» Task goal
How many lines in the records below contain the word "London"? Reply with the number alone.

» Source data

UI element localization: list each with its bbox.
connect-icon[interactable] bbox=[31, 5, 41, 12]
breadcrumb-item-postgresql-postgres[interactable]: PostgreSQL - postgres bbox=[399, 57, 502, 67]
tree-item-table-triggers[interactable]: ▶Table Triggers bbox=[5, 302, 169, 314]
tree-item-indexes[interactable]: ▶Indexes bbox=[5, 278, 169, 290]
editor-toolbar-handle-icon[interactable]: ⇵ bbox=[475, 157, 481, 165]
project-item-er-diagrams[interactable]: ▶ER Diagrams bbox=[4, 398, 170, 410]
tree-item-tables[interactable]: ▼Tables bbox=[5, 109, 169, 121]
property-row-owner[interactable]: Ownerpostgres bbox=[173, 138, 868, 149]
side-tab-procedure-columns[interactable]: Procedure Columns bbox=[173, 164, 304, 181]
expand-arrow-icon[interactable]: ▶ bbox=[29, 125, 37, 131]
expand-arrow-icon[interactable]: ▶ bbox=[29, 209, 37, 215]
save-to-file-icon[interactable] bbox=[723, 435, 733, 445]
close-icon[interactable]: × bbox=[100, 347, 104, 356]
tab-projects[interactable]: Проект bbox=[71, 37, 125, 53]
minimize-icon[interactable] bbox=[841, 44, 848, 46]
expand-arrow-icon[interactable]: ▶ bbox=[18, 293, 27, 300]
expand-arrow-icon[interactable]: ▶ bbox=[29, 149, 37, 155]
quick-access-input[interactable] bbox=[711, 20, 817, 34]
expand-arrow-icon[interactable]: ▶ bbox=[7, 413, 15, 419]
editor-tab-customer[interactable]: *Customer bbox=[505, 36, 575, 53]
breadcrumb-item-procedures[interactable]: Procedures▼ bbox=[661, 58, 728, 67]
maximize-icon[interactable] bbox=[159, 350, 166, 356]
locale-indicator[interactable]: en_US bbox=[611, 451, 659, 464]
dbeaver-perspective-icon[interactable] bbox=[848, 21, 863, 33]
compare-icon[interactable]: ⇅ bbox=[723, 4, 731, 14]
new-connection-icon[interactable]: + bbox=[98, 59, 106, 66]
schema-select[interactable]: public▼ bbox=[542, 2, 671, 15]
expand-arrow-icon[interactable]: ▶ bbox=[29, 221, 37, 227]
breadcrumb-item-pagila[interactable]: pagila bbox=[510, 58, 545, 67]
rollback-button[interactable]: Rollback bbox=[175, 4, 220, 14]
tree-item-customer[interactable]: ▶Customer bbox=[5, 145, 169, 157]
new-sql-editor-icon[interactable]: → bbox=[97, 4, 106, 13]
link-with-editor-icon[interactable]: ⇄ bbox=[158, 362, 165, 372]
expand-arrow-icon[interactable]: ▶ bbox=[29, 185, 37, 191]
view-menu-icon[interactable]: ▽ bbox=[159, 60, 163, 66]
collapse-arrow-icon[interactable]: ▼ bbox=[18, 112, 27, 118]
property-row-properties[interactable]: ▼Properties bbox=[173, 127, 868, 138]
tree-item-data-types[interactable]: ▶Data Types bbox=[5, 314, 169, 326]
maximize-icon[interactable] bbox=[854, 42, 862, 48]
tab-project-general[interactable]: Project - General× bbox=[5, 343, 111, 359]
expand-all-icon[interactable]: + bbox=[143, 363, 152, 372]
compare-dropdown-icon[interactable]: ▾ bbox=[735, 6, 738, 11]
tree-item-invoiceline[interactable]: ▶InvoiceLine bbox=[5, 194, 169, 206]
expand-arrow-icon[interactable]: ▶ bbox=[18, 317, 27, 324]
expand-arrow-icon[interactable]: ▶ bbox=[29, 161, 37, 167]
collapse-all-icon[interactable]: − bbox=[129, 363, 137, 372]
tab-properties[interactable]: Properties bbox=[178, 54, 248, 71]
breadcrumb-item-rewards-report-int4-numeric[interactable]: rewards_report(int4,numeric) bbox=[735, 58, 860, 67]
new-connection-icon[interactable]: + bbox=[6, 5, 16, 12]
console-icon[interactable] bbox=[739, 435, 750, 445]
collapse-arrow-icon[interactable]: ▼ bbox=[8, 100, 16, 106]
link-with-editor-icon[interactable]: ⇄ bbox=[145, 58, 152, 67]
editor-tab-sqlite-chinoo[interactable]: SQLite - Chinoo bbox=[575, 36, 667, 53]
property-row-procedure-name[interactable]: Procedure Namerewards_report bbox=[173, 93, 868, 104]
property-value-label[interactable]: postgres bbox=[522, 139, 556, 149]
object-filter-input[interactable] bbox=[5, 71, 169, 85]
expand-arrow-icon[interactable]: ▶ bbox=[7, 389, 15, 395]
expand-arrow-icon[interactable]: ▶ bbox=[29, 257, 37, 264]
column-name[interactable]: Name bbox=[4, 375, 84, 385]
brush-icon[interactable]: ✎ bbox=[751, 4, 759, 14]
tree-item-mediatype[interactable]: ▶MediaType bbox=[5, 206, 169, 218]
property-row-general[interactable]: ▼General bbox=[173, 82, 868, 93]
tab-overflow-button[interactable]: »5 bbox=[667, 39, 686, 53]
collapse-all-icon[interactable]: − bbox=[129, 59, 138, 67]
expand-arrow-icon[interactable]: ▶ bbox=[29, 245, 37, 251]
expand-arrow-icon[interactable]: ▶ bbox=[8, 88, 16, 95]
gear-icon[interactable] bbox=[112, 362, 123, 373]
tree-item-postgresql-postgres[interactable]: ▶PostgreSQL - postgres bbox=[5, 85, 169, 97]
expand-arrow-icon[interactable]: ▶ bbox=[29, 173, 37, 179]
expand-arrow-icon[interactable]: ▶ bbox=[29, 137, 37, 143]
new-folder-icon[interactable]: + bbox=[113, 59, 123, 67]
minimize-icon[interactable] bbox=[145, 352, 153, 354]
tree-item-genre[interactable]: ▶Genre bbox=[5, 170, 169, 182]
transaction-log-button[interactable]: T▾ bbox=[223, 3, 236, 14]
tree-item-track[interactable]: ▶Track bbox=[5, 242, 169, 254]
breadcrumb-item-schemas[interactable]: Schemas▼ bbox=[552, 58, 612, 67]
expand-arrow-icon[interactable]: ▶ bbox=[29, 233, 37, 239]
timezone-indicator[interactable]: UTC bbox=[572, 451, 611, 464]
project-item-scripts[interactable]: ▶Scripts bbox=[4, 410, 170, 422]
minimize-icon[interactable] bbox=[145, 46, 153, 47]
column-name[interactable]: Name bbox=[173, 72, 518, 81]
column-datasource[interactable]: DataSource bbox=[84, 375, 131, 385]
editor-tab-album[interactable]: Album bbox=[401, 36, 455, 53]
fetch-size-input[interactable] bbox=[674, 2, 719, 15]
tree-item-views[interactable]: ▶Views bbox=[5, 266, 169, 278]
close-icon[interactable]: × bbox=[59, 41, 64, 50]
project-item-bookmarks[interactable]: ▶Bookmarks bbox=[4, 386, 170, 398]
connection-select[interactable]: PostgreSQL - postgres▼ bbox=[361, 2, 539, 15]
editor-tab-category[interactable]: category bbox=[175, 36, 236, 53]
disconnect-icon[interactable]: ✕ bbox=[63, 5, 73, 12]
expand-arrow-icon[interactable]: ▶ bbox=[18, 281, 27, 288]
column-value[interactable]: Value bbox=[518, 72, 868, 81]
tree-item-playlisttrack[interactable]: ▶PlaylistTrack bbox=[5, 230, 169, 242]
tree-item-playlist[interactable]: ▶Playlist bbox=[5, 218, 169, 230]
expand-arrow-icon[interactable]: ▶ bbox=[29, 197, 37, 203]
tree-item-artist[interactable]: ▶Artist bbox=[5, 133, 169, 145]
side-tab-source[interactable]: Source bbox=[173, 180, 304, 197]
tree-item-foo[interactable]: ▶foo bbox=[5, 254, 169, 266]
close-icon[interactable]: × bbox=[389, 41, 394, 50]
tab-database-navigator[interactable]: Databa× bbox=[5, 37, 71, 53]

--

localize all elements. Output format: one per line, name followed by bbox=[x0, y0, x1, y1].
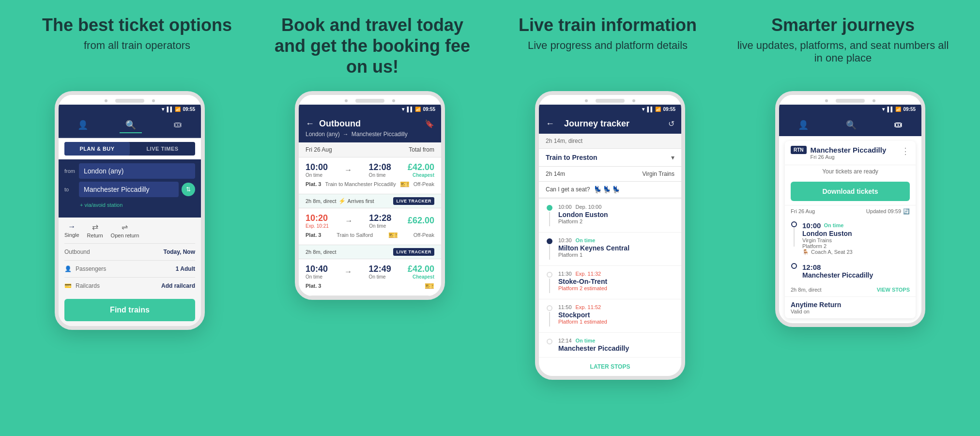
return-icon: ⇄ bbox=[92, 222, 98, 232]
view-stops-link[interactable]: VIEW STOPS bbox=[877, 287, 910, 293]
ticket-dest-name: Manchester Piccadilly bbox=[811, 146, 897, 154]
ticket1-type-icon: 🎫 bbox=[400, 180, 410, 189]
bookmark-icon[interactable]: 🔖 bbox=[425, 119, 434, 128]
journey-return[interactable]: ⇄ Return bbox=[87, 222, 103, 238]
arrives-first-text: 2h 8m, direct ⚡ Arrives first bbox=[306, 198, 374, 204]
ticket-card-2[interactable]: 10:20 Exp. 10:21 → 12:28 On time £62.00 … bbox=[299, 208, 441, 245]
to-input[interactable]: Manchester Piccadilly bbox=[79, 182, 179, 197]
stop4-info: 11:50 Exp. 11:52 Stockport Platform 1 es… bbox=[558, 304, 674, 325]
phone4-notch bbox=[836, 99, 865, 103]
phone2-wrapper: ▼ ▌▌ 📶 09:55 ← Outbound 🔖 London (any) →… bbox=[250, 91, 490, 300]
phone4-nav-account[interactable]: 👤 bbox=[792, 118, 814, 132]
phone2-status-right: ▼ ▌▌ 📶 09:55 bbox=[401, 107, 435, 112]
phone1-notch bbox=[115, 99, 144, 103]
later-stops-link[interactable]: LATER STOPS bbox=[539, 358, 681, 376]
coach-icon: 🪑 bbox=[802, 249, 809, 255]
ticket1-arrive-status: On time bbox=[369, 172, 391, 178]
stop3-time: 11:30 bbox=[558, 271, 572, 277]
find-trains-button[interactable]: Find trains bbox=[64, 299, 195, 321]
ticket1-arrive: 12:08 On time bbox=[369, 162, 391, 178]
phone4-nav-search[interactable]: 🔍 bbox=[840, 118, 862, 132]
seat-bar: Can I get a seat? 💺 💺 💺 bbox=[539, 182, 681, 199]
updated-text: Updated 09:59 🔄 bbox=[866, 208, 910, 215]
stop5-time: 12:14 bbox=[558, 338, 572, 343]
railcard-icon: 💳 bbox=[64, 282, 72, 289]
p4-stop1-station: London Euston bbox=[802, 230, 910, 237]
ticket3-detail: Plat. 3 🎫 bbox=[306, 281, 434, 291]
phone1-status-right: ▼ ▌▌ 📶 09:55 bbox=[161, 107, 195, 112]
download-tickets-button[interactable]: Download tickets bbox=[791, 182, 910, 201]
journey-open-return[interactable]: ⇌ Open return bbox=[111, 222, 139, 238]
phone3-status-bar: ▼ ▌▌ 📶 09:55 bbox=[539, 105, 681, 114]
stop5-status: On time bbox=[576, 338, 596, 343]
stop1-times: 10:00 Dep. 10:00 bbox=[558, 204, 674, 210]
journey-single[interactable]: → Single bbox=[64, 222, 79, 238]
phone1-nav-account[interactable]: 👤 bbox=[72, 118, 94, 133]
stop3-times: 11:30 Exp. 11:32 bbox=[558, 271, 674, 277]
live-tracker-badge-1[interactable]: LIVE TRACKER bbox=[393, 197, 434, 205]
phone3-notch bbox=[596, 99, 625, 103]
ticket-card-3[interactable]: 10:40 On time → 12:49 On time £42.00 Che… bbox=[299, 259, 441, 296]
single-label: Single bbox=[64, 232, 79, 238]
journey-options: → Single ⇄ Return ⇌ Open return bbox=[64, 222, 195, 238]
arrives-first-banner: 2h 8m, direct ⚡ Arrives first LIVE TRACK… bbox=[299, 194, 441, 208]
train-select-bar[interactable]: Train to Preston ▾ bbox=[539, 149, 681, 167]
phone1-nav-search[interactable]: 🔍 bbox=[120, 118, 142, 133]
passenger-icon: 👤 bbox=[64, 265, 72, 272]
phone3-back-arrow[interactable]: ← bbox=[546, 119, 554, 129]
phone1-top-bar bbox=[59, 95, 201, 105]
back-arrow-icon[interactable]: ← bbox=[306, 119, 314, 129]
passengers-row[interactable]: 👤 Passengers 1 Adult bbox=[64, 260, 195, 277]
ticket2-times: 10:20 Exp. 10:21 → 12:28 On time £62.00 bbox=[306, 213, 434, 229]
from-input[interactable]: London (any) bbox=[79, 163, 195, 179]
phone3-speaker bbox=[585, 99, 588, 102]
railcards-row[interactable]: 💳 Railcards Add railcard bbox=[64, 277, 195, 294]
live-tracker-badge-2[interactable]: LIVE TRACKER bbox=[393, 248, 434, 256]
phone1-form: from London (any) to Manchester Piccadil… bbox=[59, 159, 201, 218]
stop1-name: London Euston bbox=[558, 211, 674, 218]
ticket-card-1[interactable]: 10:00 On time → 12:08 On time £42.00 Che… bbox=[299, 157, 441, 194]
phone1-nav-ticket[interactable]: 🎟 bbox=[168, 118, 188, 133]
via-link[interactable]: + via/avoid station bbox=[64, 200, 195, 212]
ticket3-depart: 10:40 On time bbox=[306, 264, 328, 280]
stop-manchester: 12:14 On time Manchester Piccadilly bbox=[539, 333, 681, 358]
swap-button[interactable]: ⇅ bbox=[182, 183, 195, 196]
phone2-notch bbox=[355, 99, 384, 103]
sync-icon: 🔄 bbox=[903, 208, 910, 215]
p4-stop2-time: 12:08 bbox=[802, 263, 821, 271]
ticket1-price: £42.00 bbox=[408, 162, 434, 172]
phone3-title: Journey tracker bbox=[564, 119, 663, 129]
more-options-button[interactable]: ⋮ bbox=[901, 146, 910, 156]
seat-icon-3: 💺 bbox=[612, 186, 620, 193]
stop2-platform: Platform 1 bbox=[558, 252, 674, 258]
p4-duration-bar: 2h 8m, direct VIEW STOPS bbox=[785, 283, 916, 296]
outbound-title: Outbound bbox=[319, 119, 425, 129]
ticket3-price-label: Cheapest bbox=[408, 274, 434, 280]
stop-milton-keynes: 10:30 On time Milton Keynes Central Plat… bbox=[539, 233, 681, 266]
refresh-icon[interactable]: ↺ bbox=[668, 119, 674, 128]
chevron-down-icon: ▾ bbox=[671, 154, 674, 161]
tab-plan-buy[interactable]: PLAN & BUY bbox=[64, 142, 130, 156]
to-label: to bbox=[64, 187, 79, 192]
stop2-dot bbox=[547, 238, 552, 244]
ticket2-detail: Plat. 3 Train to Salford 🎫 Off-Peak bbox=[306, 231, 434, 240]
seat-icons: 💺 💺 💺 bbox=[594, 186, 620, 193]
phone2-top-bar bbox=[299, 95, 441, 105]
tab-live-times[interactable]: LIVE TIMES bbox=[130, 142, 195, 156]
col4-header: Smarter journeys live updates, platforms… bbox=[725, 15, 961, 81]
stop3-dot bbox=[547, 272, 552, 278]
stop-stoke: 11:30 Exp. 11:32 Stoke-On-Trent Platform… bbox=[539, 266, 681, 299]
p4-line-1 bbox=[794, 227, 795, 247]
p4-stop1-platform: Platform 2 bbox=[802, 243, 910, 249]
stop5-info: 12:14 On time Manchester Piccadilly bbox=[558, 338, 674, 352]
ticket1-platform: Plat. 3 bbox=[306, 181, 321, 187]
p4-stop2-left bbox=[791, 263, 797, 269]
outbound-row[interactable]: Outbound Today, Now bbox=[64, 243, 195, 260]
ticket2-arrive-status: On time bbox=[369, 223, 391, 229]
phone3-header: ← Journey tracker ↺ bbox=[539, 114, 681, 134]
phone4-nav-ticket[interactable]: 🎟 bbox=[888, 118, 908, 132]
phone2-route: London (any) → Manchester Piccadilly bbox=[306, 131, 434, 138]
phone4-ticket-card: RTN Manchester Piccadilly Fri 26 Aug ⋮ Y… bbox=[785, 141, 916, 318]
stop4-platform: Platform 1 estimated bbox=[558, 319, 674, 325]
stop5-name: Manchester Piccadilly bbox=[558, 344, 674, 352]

» Written solution
6